IGFBP-4 is a member of the IGFBP protein family. IGFBP-4 regulates the interactions between IGF ligands and cell surface receptors, thereby promoting cell proliferation []. IGFBP-4 expression has been shown to be associated with cancer types such as lung cancer [], epithelial ovarian cancer [], and glioblastomas []. Recent studies have shown that expression levels of IGFBP-4 are significantly higher in gastric cancer tissues [].
IGFBP-5 is another member of the IGFBP family and has proliferation-inhibiting properties [,]. IGFBP-5 exhibits dual behavior across different types of cancers; for instance, while it exerts both anti-tumorigenic and pro-tumorigenic effects on breast and ovarian cancers, its expression is elevated in glioblastoma and colon cancers, suggesting a predominantly pro-tumorigenic behavior in these types of cancers [].
PAPP-A, an enzyme that facilitates the release of IGF-1 and which binds to IGFBP-2, -4, and -5, is a member of the Pappalysin subfamily of the zinc metalloproteinase family []. PAPP-A is considered the primary protease of IGFBP-4 []. PAPP-A expression has been shown to be increased in breast [], lung [], and ovarian cancers []. PAPP-A has been reported to be overexpressed in gastric cancer tissues and associated with poor prognosis.
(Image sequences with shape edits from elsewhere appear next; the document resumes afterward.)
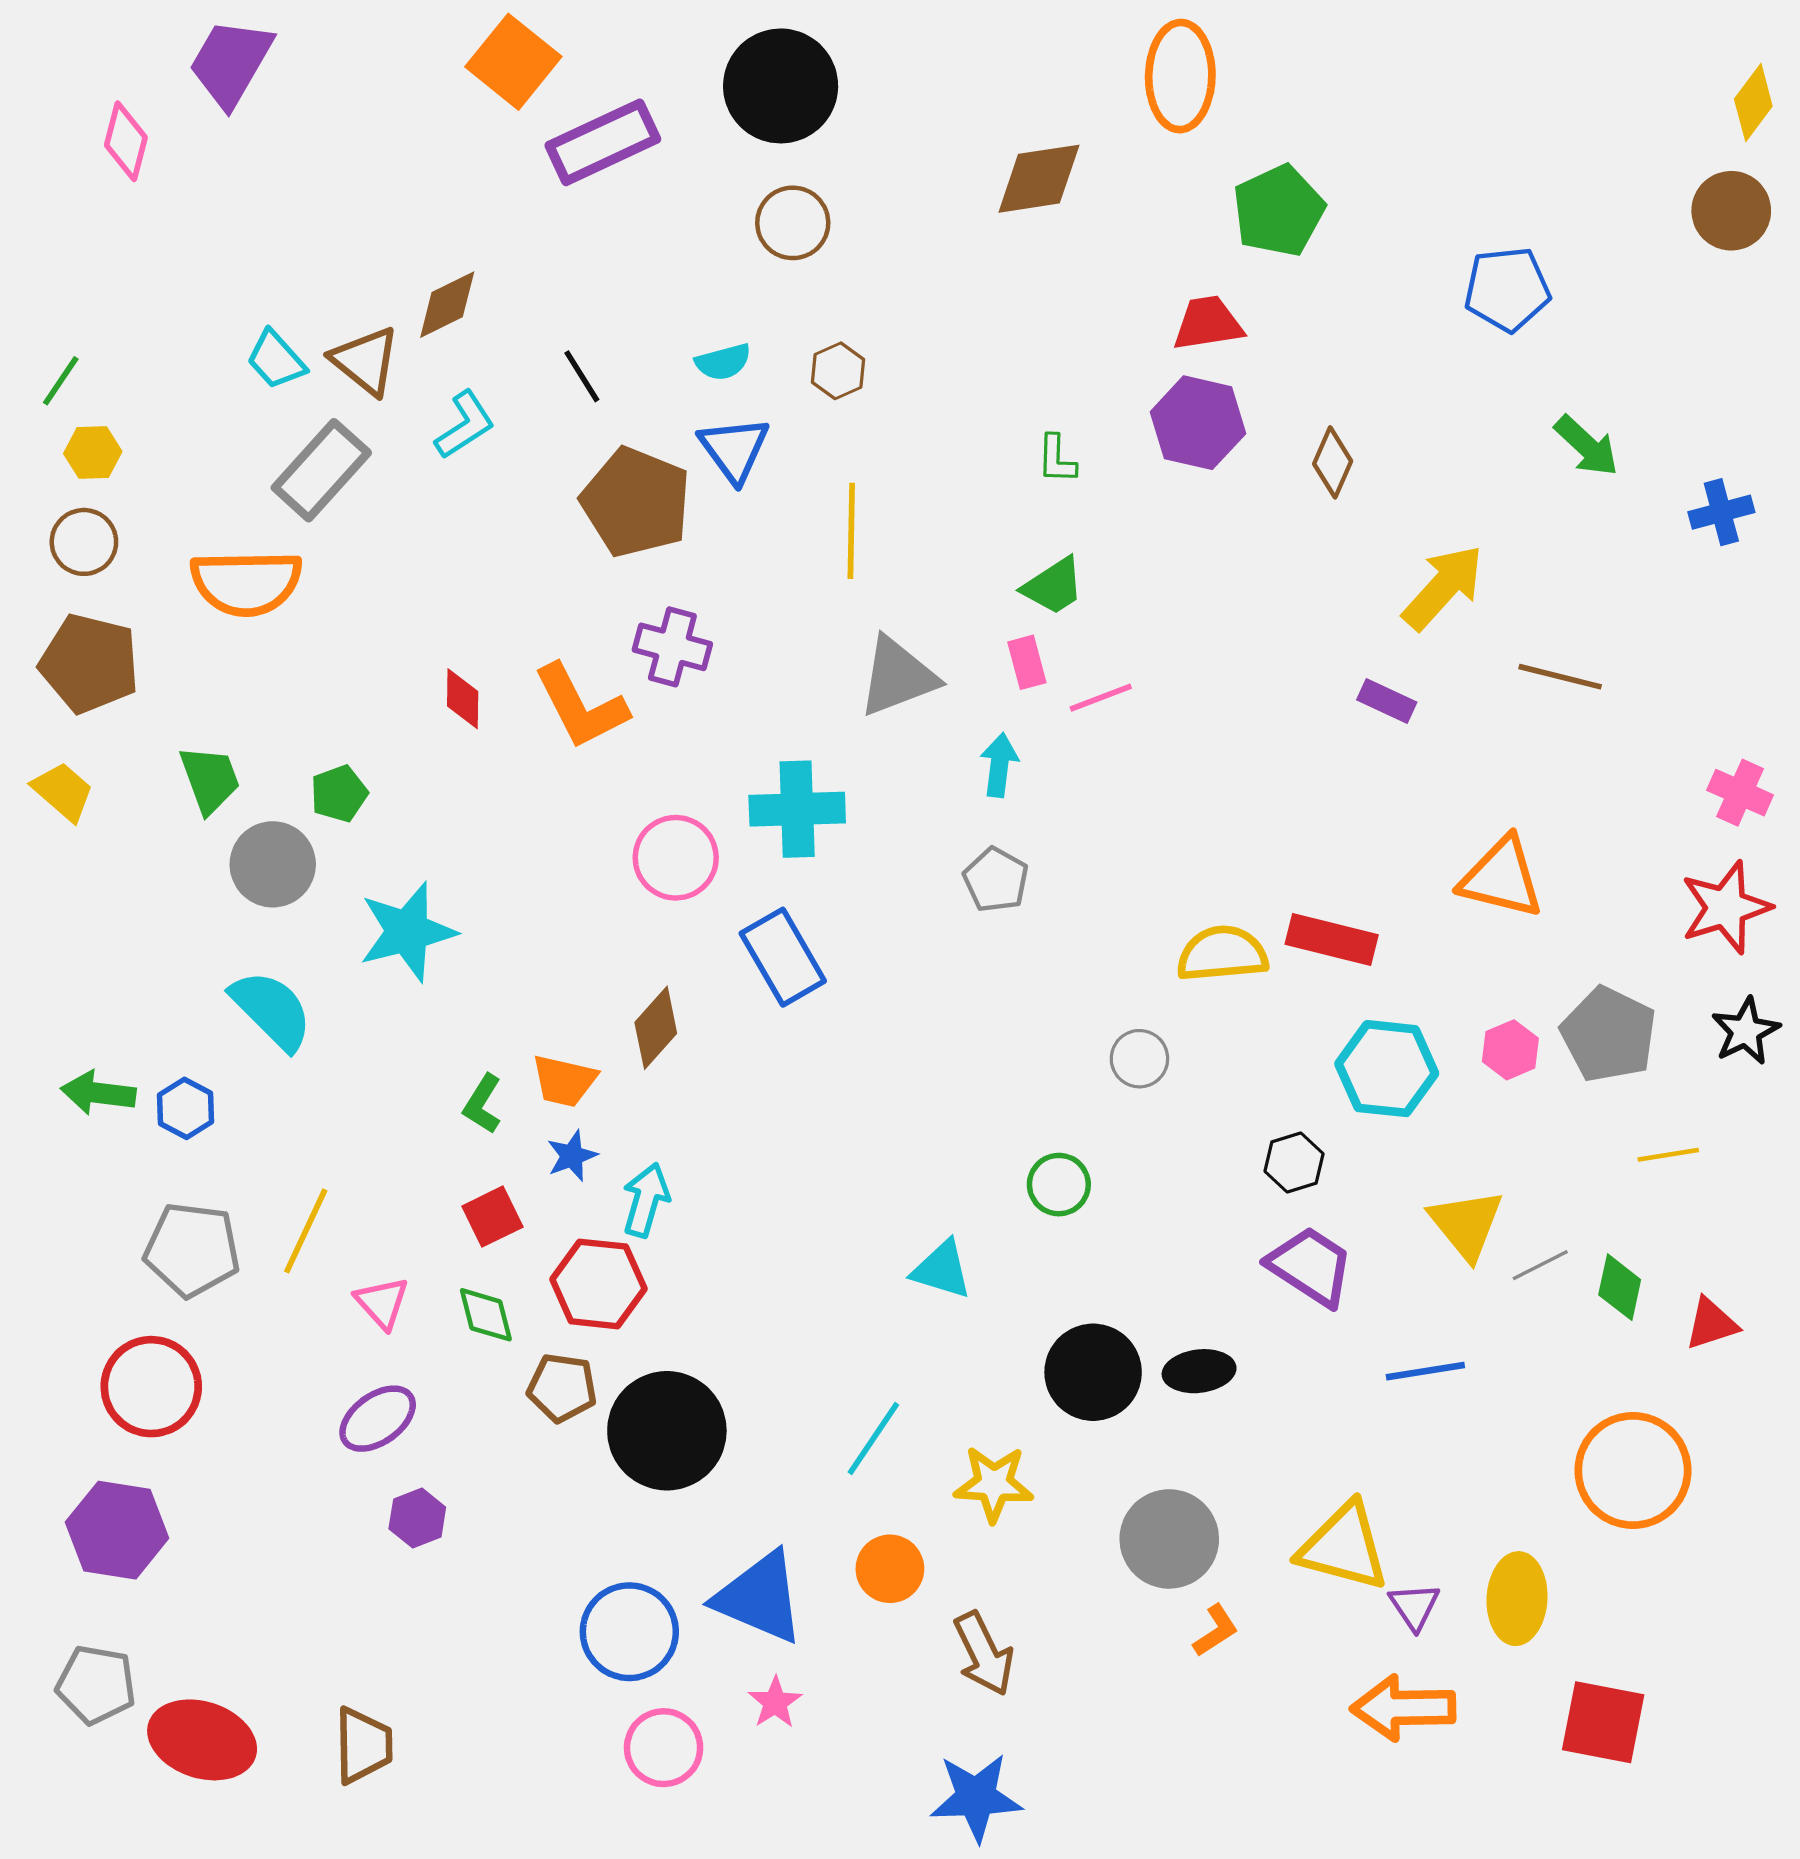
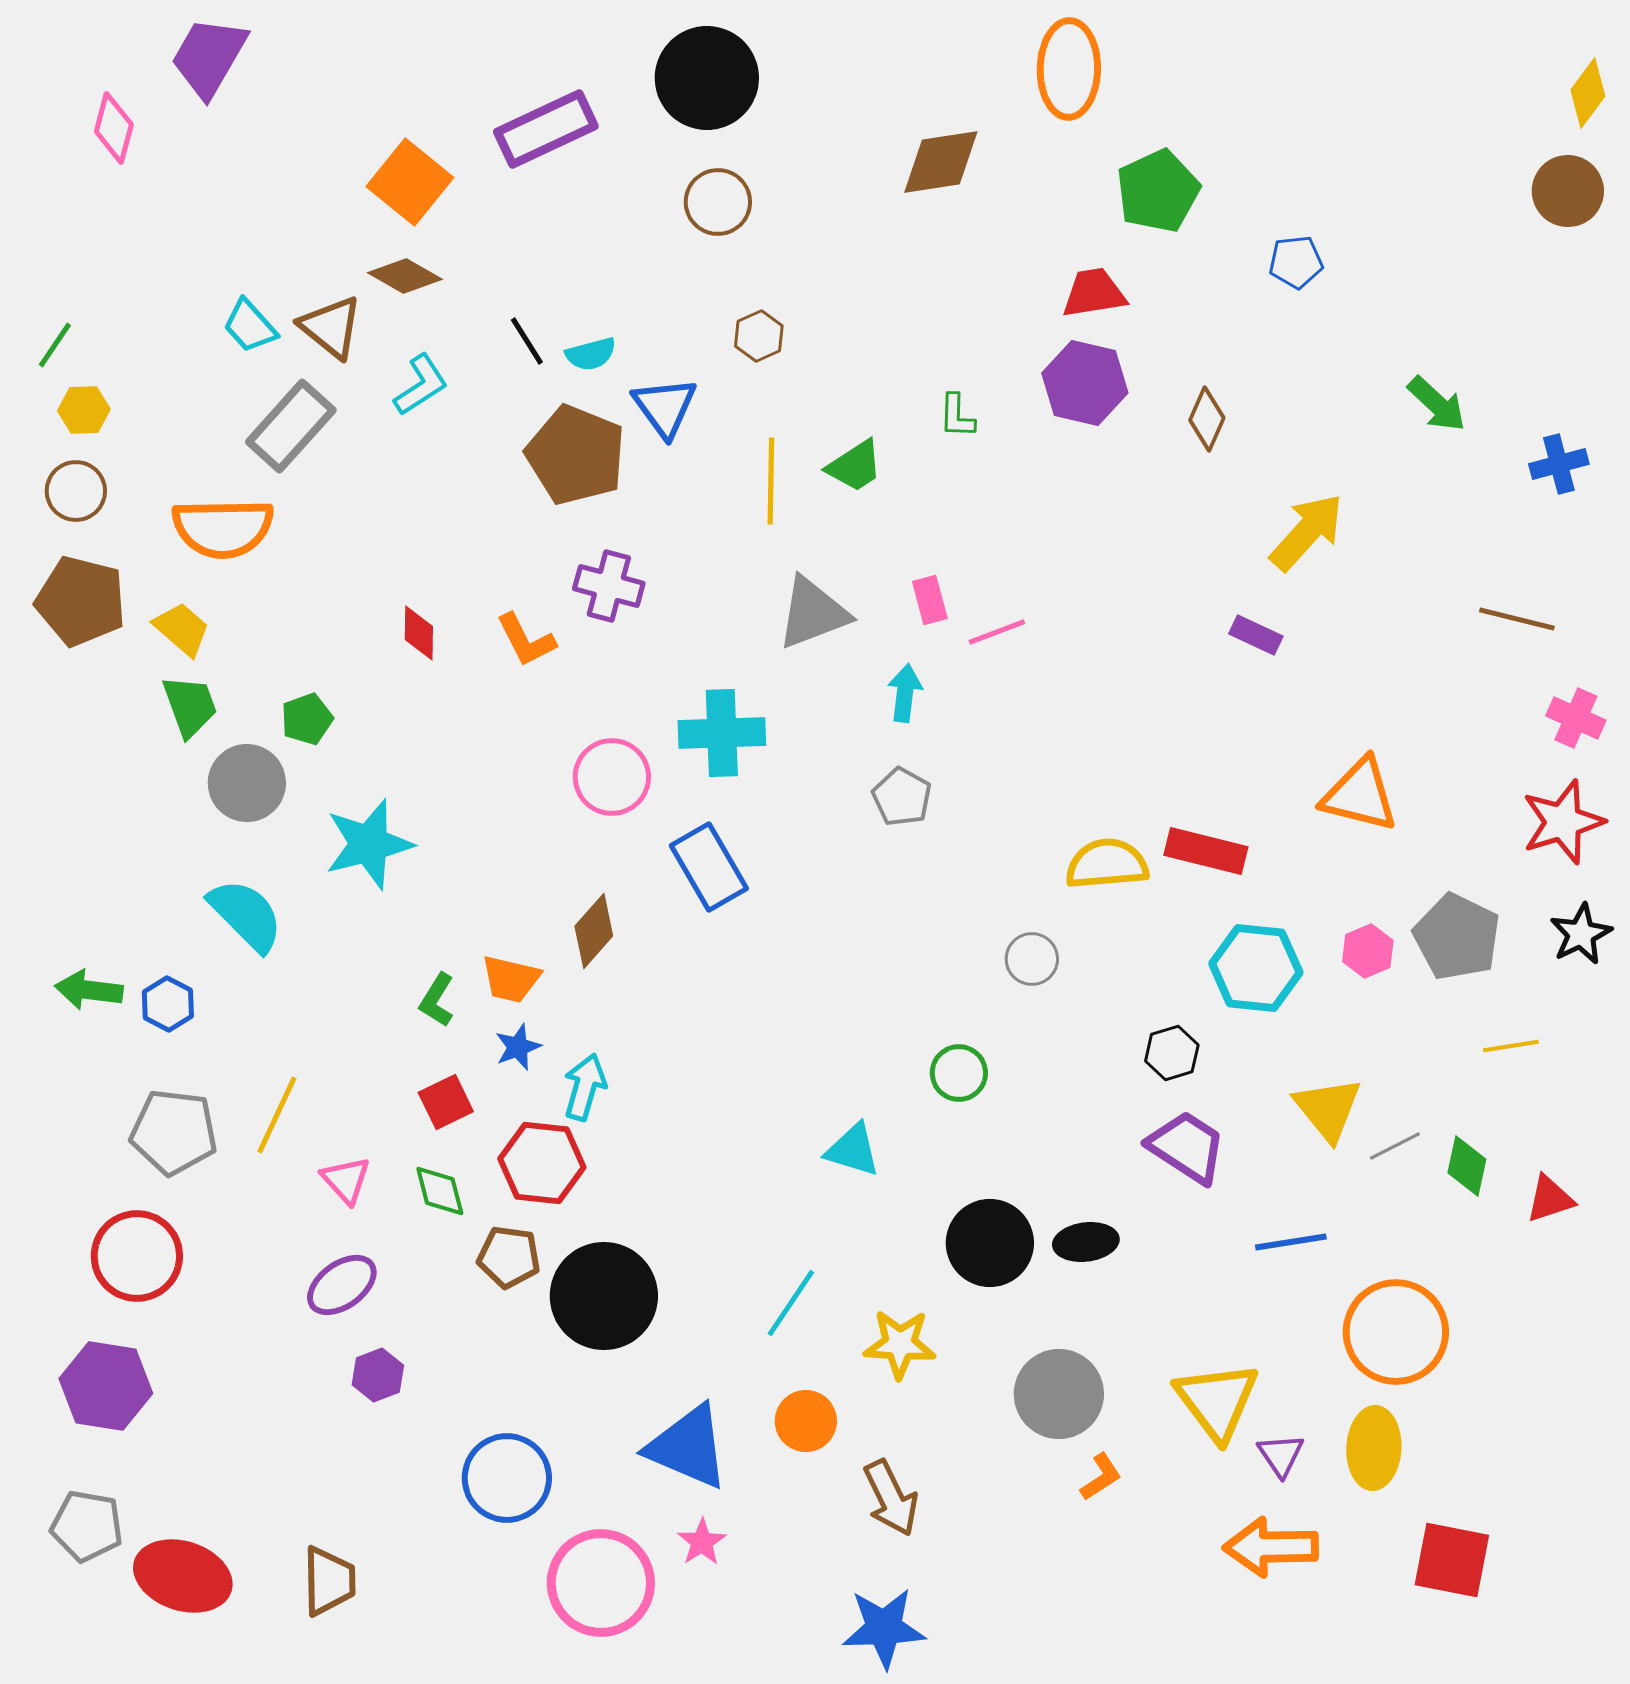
orange square: (513, 62) -> (410, 182), moved
blue pentagon: (1507, 289) -> (1296, 262), moved, size x0.7
brown diamond: (447, 305) -> (405, 276), turned 56
cyan semicircle: (723, 362) -> (591, 354), moved
green trapezoid: (1053, 586) -> (855, 466), moved
brown line: (1560, 677) -> (1517, 619), moved
orange L-shape: (581, 706) -> (526, 640), size x0.7
yellow trapezoid: (63, 791) -> (182, 629), moved
orange circle: (1633, 1471) -> (1396, 1332), moved
yellow triangle: (1344, 1547) -> (1217, 1401), turned 38
blue circle: (629, 1632) -> (507, 1478), moved
pink circle: (664, 1748) -> (601, 1583), size x1.5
These findings suggest that PAPP-A may be a potential biomarker and therapeutic target involved in tumor progression. Moreover, differential gene expression analyses also found that high PAPP-A expression was associated with an increase in IGF-1 and IGFBP-4 in gastric cancer [,].
The IGF signaling pathway is complex due to its interactions with multiple ligands. Therefore, understanding the protein–protein interactions of this pathway and the biochemical pathways it influences is significant in cancer studies. Based on our literature review, we found no in vivo studies on PAPP-A in gastric cancer. Although IGFBP-4 and IGFBP-5 have been investigated in bioinformatic and genetic analyses [,], to our knowledge, there are no in vivo studies that have assessed serum samples.
Based on this, we aimed to evaluate the IGF signaling pathway as a potential gastric cancer biomarker and to investigate the serum levels of these molecules in different histological types of gastric cancer.

2. Results

2.1. ELISA Results

The serum levels of IGF-1, IGFBP-4, IGFBP-5, and PAPP-A in gastric cancer patients and healthy control groups are shown in Table 1 and Figure 1, Figure 2, Figure 3 and Figure 4.
Table 1. Serum levels of IGF-1, IGFBP-4, IGFBP-5, and PAPP-A in patients with gastric cancer and in the normal healthy control group. Data are shown as median, interquartile range (IQR) ± standard deviation (SD).
Figure 1. Serum IGF-1 levels in the healthy control group and the gastric cancer patients (p < 0.05).
Figure 2. Serum IGFBP-4 levels in the healthy control group and the gastric cancer patients (p < 0.05).
Figure 3. Serum IGFBP-5 levels in the healthy control group and the gastric cancer patients (p < 0.05).
Figure 4. Serum PAPP-A levels in the healthy control group and the gastric cancer patients (p = 0.67).

2.2. IGF-1 Levels

The serum IGF-1 levels in all gastric cancer patients, regardless of histological differences, were significantly decreased compared to the healthy group (Figure 1) (p < 0.05).

2.3. IGFBP-4 Levels

The serum levels of total IGFBP-4 protein were significantly higher in gastric cancer patients (97.42 ng/mL) than in healthy individuals (67.88 ng/mL) (Figure 2).

2.4. IGFBP-5 Levels

According to the last analysis, the total IGFBP-5 levels showed higher values in the control group than in the patient group. Statistical analysis revealed that this difference was significant (p = 0.0035) (Figure 3).

2.5. PAPP-A Levels

Although the serum PAPP-A levels in the gastric cancer group (0.228 ng/mL) were lower than those in the group of healthy individuals (0.235 ng/mL), the difference was not statistically significant (Figure 4) (p = 0.067).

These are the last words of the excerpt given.